ACTIVITY = Copy every line from the records below that carries the word "sind".

DATA PROVIDED =

Content starts

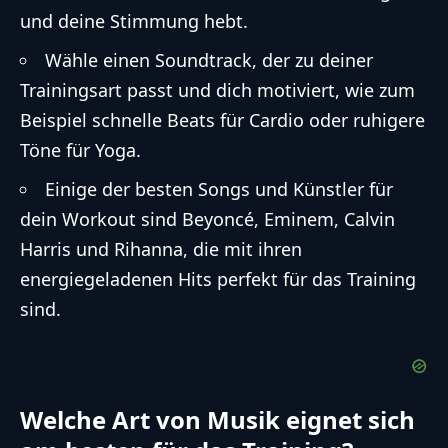
und deine Stimmung hebt.
Wähle einen Soundtrack, der zu deiner
Trainingsart passt und dich motiviert, wie zum
Beispiel schnelle Beats für Cardio oder ruhigere
Töne für Yoga.
Einige der besten Songs und Künstler für
dein Workout sind Beyoncé, Eminem, Calvin
Harris und Rihanna, die mit ihren
energiegeladenen Hits perfekt für das Training
sind.
Welche Art von Musik eignet sich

Content ends

TASK RESPONSE =
dein Workout sind Beyoncé, Eminem, Calvin
sind.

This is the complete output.